La réceptionniste appuie sur une touche de son standard et fait un geste en direction de l’homme qui patiente devant elle, lui signifiant qu’elle se libère tout de suite pour lui, avant de reprendre dans le micro-casque :
— Mister Seymour is not in yet, could you call back in half an hour?[1]
Deux minutes plus tard, les appels téléphoniques ont cessé et la jeune femme se tourne vers le visiteur. L’homme, un blond de haute stature, bien bâti, vêtu d’une veste en cuir et portant de larges lunettes noires sous une coupe en brosse, a patienté sans broncher. La réceptionniste lui jette un sourire préfabriqué.
— Bienvenue chez Piquet International, welcome to Piquet International. Que puis-je faire pour vous, how may I help you?
— You could trigger the silent alarm for me…
Et comme l’hôtesse ne semble pas comprendre, il répète, dans un français impeccable :
— Vous pourriez déclencher l’alarme silencieuse pour moi…
Pour appuyer sa requête, il extirpe un revolver de son blouson de cuir.
La vue de l’arme tire la réceptionniste de son mutisme. Effrayée, elle lance un long cri hystérique.
En sortant du silencieux, le projectile ne produit pas plus de bruit que le bouchon d’une bouteille de champagne éventée, mais a pour effet instantané de faire taire les stridulations de l’employée. L’assassin pivote, souple et précis. Il abat le gardien stationné à l’entrée d’un large couloir avant que ce dernier n’ait le temps de finir de dégainer son arme.
— J’avais dit silencieuse l’alarme, continue-t-il comme pour entretenir sa conversation avec la standardiste.
Tandis que l’air se charge petit à petit de l’odeur ferreuse du sang des victimes, le tueur passe derrière la réception. Il tâtonne du plat de la main sous le comptoir, trouve un bouton-poussoir et l’actionne.
Il presse alors le minuscule appareil de communication qu’il porte à l’oreille droite.
— On peut y aller…
Rien ne laisse paraître dans les locaux que l’alerte a été donnée. Seule dans le poste de vigie de la compagnie, une longue sonnerie retentit, sourde et insistante. En attendant avec impatience les instructions de la régie centrale située à quelques kilomètres de là, le responsable de la surveillance vérifie en quelques gestes précis sur ses appareils d’où a été déclenchée l’alarme : le hall de réception.
Une fois le plan d’urgence initié, le système verrouille toutes les issues. Les différentes zones du complexe se retrouvent compartimentées et tous les moyens de communication conventionnels ou sans fil, coupés. Aucun fauteur de trouble ne peut plus ni fuir la place ni contacter l’extérieur.
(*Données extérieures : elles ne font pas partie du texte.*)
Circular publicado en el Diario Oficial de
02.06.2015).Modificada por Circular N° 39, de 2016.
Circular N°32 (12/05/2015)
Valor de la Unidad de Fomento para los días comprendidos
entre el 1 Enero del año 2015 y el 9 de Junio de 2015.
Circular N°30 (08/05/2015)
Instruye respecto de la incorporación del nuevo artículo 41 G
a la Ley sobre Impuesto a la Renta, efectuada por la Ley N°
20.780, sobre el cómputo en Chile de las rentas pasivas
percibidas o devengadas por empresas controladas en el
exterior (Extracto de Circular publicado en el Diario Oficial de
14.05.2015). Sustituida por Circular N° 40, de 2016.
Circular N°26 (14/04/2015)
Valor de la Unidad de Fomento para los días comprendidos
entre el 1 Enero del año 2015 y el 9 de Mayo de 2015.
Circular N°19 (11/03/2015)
Ces mesures restent fondamentales pour une compagnie comme Piquet International, versée dans la recherche et sujette à l’espionnage industriel.
Suivant à la lettre le protocole, le vigile vérifie la nature de l’alarme. Un zoom sur l’écran de contrôle du hall suffit à lui indiquer la gravité de la situation. Il peut voir les corps sans vie de la réceptionniste et de son collègue. Deux larges flaques sombres s’étalent à vue d’œil sur le marbre blanc de l’entrée. Il décroche son talkie-walkie et confirme à tous les gardiens en patrouille l’état d’alerte du bâtiment.
Reportant son attention sur les écrans de surveillance, il manipule la vidéo pour observer l’arrivée du meurtrier et l’exécution brutale des deux employés.
— Central à contrôle, central à contrôle, laisse échapper sa radio.
Il s’en empare et répond aussitôt :
— Ici contrôle. Alerte confirmée. Un homme armé…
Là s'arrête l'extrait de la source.